Dag-Erling Smrgrav wrote:
> Julian Elischer <julian@FreeBSD.org> writes:
>> This removes a reproducible lockup in NFS.
> Could you elaborate on that?
There is an error in the single-threading mode selected in fork
(some "optimization" code that was added at some time (maybe by me))
that suspends threads that are already sleeping with PCATCH by simply
adding the suspended bit. Turns out this is a bad idea.
NFS sometimes sleeps with a vnode lock held, with PCATCH set.
(and is this a candidate for the above)
now, the mechanism:
thread A does an NFS operation, locks an NFS vnode, and sleeps
with PCATCH for some reply from the server.
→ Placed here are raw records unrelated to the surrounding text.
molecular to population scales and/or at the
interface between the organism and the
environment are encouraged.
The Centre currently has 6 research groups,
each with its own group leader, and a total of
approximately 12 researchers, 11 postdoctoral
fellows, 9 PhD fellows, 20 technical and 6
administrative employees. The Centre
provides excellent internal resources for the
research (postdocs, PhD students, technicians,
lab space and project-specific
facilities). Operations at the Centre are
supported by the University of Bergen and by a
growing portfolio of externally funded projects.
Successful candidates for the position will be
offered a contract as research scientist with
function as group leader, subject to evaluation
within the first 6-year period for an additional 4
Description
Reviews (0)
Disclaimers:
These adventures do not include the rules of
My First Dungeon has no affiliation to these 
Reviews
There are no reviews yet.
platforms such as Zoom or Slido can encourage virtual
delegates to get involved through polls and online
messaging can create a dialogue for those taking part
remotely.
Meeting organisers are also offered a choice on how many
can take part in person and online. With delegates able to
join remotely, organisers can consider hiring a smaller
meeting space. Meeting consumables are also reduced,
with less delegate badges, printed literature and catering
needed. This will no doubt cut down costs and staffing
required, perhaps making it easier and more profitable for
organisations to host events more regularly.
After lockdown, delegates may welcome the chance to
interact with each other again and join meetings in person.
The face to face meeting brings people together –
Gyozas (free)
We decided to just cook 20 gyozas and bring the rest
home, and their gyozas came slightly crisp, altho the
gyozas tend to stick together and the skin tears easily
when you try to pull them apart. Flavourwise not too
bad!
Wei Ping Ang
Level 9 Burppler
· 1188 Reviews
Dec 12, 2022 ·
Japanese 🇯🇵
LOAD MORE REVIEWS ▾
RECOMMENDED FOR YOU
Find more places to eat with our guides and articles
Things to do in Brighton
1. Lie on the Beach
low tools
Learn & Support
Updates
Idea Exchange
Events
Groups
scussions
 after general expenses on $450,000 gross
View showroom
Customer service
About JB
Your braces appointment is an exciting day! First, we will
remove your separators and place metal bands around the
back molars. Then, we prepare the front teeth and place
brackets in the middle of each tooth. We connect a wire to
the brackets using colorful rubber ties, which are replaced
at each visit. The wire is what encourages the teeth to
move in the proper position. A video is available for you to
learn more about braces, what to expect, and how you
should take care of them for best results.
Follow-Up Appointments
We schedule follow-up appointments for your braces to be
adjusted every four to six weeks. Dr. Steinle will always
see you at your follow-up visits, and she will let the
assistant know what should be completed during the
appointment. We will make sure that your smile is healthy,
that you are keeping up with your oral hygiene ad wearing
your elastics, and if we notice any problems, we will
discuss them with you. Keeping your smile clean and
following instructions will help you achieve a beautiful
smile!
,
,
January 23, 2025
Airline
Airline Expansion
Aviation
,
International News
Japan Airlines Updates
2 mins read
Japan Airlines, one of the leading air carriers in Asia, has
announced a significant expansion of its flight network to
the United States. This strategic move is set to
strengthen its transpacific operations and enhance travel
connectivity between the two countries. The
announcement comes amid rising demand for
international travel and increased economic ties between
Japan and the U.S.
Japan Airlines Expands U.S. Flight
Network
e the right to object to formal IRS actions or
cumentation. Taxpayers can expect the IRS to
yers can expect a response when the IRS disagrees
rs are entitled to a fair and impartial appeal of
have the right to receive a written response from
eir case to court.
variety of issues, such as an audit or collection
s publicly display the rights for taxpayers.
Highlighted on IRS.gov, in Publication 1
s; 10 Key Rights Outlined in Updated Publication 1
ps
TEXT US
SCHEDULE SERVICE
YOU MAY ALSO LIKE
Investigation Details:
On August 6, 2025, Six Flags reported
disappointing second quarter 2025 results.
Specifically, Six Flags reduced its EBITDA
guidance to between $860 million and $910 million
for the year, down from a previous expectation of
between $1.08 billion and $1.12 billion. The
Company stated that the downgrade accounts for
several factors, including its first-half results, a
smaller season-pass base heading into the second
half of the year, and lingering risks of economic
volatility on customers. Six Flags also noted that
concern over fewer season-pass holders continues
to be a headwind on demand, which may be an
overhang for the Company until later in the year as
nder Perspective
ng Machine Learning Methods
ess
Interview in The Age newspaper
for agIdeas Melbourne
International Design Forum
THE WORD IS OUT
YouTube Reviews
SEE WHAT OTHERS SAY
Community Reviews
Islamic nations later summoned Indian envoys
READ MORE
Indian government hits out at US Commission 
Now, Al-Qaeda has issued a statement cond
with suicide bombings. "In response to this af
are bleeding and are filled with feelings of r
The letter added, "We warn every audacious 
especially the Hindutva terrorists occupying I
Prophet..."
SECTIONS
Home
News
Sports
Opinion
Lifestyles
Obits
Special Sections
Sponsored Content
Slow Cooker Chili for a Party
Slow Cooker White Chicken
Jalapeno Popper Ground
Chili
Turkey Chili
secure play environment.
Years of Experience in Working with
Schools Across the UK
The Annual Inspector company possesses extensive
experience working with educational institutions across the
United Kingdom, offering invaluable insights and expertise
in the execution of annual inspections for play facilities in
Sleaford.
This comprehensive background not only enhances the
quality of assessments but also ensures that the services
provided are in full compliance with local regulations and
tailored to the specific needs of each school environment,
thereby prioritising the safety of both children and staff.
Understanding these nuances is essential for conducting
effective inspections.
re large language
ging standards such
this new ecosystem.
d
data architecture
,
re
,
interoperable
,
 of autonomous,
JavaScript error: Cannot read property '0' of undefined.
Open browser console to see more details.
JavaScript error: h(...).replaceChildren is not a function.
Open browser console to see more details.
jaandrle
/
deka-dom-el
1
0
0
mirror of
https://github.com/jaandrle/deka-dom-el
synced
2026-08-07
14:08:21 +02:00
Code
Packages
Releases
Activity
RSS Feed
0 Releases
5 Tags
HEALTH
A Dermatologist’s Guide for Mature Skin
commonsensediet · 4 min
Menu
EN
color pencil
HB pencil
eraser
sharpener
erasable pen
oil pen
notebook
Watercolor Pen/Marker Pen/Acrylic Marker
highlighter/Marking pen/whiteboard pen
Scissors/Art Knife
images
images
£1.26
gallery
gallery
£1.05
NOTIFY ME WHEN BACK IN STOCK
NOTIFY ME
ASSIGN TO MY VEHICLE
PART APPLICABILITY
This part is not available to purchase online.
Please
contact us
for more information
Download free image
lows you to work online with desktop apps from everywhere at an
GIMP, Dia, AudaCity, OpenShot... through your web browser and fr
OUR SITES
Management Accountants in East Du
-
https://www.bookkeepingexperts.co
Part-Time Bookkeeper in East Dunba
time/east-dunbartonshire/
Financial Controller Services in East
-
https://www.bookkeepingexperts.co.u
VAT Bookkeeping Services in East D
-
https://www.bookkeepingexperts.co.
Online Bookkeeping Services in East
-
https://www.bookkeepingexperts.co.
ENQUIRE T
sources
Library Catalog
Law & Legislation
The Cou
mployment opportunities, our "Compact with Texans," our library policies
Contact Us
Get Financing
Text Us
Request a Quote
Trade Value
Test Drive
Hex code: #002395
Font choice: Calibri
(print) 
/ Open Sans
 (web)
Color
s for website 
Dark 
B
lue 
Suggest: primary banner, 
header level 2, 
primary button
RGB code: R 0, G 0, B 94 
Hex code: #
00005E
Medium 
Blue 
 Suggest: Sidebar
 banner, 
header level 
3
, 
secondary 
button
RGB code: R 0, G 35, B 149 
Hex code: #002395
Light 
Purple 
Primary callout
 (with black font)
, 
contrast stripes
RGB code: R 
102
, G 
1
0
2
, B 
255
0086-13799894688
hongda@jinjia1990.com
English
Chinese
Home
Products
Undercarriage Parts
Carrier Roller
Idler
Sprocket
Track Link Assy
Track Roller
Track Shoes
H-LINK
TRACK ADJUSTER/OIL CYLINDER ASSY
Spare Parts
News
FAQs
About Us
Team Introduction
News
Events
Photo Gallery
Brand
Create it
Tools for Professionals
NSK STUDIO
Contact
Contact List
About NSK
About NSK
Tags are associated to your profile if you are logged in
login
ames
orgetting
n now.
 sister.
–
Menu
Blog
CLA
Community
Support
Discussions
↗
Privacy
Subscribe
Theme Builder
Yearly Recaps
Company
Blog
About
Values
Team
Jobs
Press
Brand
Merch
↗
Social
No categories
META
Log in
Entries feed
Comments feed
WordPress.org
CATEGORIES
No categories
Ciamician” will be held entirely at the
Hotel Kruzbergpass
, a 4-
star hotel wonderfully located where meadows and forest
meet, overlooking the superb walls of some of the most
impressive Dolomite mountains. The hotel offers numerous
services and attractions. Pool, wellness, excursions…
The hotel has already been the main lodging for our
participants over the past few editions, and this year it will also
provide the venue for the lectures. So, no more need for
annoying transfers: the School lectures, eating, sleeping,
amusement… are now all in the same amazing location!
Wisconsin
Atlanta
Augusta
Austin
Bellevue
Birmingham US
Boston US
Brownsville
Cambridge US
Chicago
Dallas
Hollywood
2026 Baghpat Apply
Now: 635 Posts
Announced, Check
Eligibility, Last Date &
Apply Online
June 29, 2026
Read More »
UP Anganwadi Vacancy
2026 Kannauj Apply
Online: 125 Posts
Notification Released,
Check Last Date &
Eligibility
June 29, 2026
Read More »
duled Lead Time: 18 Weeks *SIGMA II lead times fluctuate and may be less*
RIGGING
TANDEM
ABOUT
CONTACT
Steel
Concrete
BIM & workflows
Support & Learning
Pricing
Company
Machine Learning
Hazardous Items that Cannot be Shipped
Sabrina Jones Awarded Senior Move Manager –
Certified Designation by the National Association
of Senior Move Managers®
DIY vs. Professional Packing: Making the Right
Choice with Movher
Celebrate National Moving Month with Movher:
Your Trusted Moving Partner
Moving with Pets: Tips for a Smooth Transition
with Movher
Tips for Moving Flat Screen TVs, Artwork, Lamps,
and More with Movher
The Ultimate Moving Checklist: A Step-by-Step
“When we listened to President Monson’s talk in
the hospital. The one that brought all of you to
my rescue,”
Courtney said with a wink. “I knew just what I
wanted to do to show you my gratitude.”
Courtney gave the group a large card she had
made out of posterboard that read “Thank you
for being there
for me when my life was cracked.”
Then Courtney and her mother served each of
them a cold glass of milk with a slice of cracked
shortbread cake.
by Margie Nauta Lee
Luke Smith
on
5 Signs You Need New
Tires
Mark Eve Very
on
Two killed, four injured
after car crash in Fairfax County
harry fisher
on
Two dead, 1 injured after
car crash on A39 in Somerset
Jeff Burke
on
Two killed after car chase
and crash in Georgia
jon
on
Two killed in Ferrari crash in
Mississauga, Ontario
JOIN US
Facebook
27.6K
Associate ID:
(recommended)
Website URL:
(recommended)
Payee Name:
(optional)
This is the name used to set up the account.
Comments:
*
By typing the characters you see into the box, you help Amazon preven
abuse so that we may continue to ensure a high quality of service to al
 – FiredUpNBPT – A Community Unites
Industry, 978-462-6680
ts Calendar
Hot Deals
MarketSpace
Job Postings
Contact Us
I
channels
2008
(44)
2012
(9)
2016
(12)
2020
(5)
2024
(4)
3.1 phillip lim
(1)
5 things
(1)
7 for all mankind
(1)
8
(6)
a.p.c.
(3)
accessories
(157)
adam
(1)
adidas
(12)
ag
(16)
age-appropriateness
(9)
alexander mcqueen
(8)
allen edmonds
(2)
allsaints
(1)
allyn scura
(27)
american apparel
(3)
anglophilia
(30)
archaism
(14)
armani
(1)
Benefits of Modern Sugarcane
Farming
thread B enters NFS but hits the locked vnode and waits (NO PCATCH)
thread C does fork()
thread A is suspended and can not proceed.
(bug but let's get past that)
it is counted as quiesced for the thread_single
Thread B can not proceed and so can not be suspended and
counted as quiesced (also bug I think)
thread C never reached 'single threading state' (B is not yet quiesced)
and can not proceed.
thread A can not be reawakened.
There are so many bugs here that one loses count,
however it turns out that the whole idea of single-threading
in the fork is unneeded due to all the locking introduced for
all the components altered in fork().
to fix the problem: use another mode of thread_single()
that counts threads quiesced differently and doesn't do the suspend stupidity.
having fixed that,
the whole thing can be removed anyhow.
(analysis by davidxu, alc, me, alfred in concert)